The deep understanding of local culture, village-based agriculture and family traditions that she acquired in Ladakh are the subject of her most famous book ‘Ancient Futures: Learning from Ladakh’, which has been translated into more than 40 languages, and sold half a million copies. In 1986, she was awarded the Right Livelihood Award for “preserving the traditional culture and values of Ladakh against the onslaught of tourism and development.”
The award-winning documentary The Economics of Happiness (2011) is Helena’s masterpiece critique of the global economic system. The film shows the vast, meaningless, wasteful and polluting network of global trade where countries export and import the same goods, where food needlessly criss-crosses the globe, seeking locations where profits can be grafted from cheap labour, lax environmental standards and corrupt or non-existent oversight.
“What’s our favourite documentary of all time? The one film we wish everyone could see? Hands down, this is it. It is truly one of the most important and useful films for inspiring change that has been made in a generation.”
– Films for Action –
The film warns of the social, spiritual, and ecological costs of today’s global economy and shows how people round the world are already taking steps to rebuild their local economies and communities by sourcing local food and goods and encouraging local production through Community Supported Agriculture, local markets and farm shops. The film has interviews with Vandana Shiva, Bill McKibben, David Korten, Samdhong Rinpoche, and other inspiring leaders and activists.

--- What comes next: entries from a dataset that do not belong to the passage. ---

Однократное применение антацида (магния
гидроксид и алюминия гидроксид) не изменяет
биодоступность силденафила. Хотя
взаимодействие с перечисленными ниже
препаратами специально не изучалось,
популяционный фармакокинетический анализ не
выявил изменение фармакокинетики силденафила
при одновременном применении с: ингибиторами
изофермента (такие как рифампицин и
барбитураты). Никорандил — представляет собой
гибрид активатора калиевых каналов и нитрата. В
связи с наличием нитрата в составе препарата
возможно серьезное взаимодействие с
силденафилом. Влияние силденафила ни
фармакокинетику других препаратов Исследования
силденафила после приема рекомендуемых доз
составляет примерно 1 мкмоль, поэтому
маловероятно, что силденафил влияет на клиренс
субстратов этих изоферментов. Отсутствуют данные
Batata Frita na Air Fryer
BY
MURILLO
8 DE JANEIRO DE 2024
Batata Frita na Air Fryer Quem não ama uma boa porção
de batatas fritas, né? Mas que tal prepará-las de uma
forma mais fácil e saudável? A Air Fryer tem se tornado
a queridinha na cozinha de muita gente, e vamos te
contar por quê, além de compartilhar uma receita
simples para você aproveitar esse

Helena’s most recent book, Local is Our Future (2019) describes how a systemic shift from a globalised economy towards a network of decentralised, localised economies could address the problems of economic inequality, the climate crisis and the mental illness epidemic. The book has received praise from a number of famous people including Bill McKibben, Douglas Rushkoff, David Suzuki, Charles Eisenstein and Alice Waters.
She lectures all over the world in English, Swedish, German, and Ladakhi, and occasionally in French, Spanish, and Italian. She has given lectures at Cambridge, Oxford, Harvard, Cornell and numerous other universities, she has addressed the parliaments in Germany, Sweden, and England, the White House and the US Congress, UNESCO, the World Bank, the European Commission, and the IMF. She also teaches regularly at Schumacher College in England, and leads workshops for community groups around the world working on localisation issues.

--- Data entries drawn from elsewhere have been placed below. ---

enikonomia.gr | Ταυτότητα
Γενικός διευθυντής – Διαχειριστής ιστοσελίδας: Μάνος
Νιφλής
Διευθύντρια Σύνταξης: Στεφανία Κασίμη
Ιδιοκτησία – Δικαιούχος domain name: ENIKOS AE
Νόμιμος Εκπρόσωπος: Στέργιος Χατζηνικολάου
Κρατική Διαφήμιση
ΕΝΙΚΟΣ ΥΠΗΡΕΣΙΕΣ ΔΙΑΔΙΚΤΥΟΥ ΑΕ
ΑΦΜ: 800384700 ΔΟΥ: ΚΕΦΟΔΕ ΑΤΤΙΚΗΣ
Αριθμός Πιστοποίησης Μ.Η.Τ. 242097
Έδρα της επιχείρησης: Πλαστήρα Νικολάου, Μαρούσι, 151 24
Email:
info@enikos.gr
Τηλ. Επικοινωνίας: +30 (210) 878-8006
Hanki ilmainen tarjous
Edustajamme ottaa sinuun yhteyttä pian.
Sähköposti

Over the years she has received numerous awards, including the Right Livelihood Award (aka the “Alternative Nobel Prize”), the Arthur Morgan Award and the Goi Peace Prize for contributing to “the revitalization of cultural and biological diversity, and the strengthening of local communities and economies worldwide.”
On June 30, 2023 she received the Environment Award at the Tignano Festival, Tuscany – Italy.